Corporate net zero demand to jolt VCM forward: Bezos
Quantum Commodity Intelligence – Looming corporate net zero transition plan requirements around the world could within years boost the ailing voluntary carbon market (VCM), if regulators decide to allow companies to use carbon credits to help implement their plans, according to a seasoned climate diplomat.
Paul Bodnar, a director at the pro-carbon market Bezos Earth Fund, told Quantum that regulations that are emerging in different jurisdictions, such as the EU's so-called Corporate Sustainability Due Diligence Directive (CSDDD), require large companies to draw up and implement business plans aligned with the Paris Agreement's climate goals.
"Of course a lot of corporates don't like this idea (of having to present transition plans with corporate targets) because they have enough paperwork to write," he said.
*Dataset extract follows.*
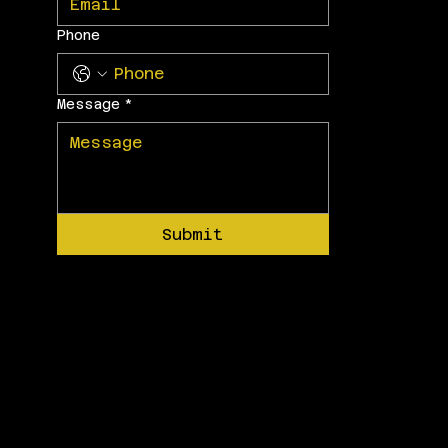
Phone
Message
*
Submit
"But one could see an arrangement where companies get more comfortable with the idea of business plans that are pegged against climate goals if they can use carbon markets to meet some of those goals," the director added.
The views of Bodnar, who served as climate advisor at the White House during the Barack Obama administration, come against the backdrop of lacklustre demand for carbon credits amid policy uncertainty.
Much of the uncertainty is down to the Science Based Targets Initiative (SBTi), a standard for voluntary corporate climate goal setting, which has been against corporate carbon credit use and has recently sent mixed messages over whether it will reconsider its stance.
The Bezos Earth Fund, which is one of the largest funders of the SBTi, has come under fire for lobbying the London-based standard to drop its opposition to carbon credits.
Bodnar, who is in charge of sustainable finance, industry, and diplomacy at the philanthrophic organisation, refused to comment on the SBTi's approach and the Bezos Earth Fund's involvement in SBTi's reviewing process.
Grand bargain
He said that net zero transition plan requirements are emerging not only in the EU, but in the UK and Hong Kong, and many other parts of the world will likely follow suit, which could ultimately prompt companies to turn to the VCM.
In the EU, the most advanced among the jurisdictions, companies exceeding at least 5,000 employees and €1.5 billion ($1.66 bn) in annual turnover will be required to comply with the requirements from 2027, with smaller companies covered over the following years.
The director said that a "sort of a grand bargain" is needed among the different jurisdictions that carbon credits are allowed to help meet transition plans.
Quasi-compliance market
He believes that companies will endorse it as they want to avoid having to write "imaginary business plans" that they're then on the hook to implement.
"If that's the way it landed (and carbon credit use is allowed), what is now the voluntary carbon market would become something more akin to a quasi-compliance market because it'd be using compliance requirements even if those are just disclosure requirements," Bodnar said.
He said that without such a grand bargain, the VCM remains a small corner of the commodity market.
In 2023, the VCM's value amounted to $723 million, down from $1.9 billion in 2022 and $2.1 billion in its peak year in 2021, according to figures by Ecosystem Marketplace.
Bodnar pointed out that the VCM, even in its prime, is eclipsed by other environmental markets such as the US' wetland mitigation banking market (WMBP) which totalled $8 billion last year.
The WMBP is a competitive grants programme for nature conservation, supporting the development and establishment of wetland mitigation banks to make credits available for agricultural producers.